Dianggap terlalu sempit dengan keberatan bahwa macam balada yang dinyanyikan dan cerita
yang dibacakan, dengan demikian, tidak termasuk dalam sastra (Sumaryadi, 2008).
Pembelajaran sastra penting bagi siswa karena berhubungan erat dengan keharuan.
Sastra dapat menimbulkan rasa haru, keindahan, moral, keagamaan, khidmat terhadap Tuhan,
dan cinta terhadap sastra bangsanya (Broto, 1982:67). Di samping memberikan kenikmatan
dan keindahan, karya sastra juga memberikan keagungan kepada siswa pada khususnya dan
bangsa Indonesia pada umumnya. Sastra Indonesia secara umum dapat dipakai sebagai
cermin, penafsiran, pernyataan, atau kritik kehidupan bangsa.
Fungsi sastra kiranya tidak perlu diragukan lagi. Sastra dapat memberikan
pengaruh yang sangat besar terhadap cara berpikir orang mengenai hidup, baik dan buruk,
benar dan salah, dan cara hidupnya sendiri dan bangsanya (Soeharianto, 1976: 25). Pendek
kata, sastra memberikan berbagai kepuasan yang sangat tinggi nilainya, yang tidak dapat
diperoleh dengan cara lain sehingga sastra memberikan pengaruh yang menguntungkan
kepada penikmatnya.
Pada proses pembelajaran sastra tentunya melibatkan guru sastra (dalam hal ini
guru bahasa Indonesia) sebagai pihak yang mengajarkan sastra, dan siswa sebagai subjek
yang belajar sastra.

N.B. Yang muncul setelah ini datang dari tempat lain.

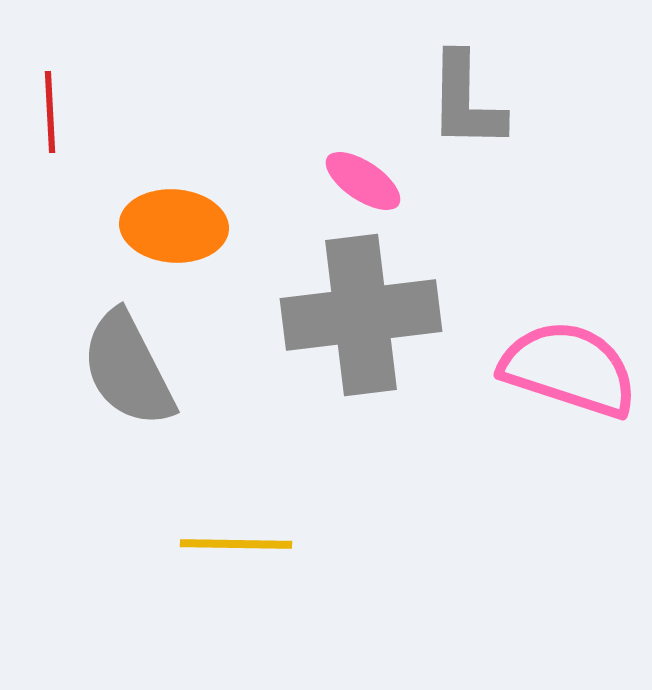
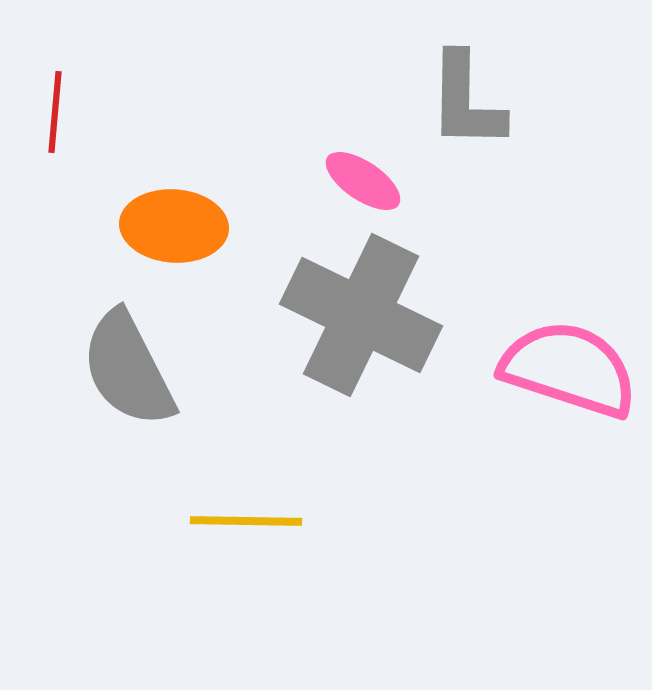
red line: moved 5 px right; rotated 8 degrees clockwise
gray cross: rotated 33 degrees clockwise
yellow line: moved 10 px right, 23 px up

Dalam pembelajaran sastra ada suatu metode –sebagai suatu alternatif—
yang menawarkan keefektifan kerja guru bahasa Indonesia. Jika berbicara masalah metode
tidak dapat lepas dari masalah pendekatan atau ancangan (approach) yang menurunkan
metode (method). Untuk selanjutnya, suatu metode ternyata akan menyarankan penggunaan
teknik-teknik tertentu pula. Dengan demikian, secara hirarkis akan dikemukakan adanya tiga
tataran, yaitu: pendekatan (approach), metode (method), dan teknik (technique).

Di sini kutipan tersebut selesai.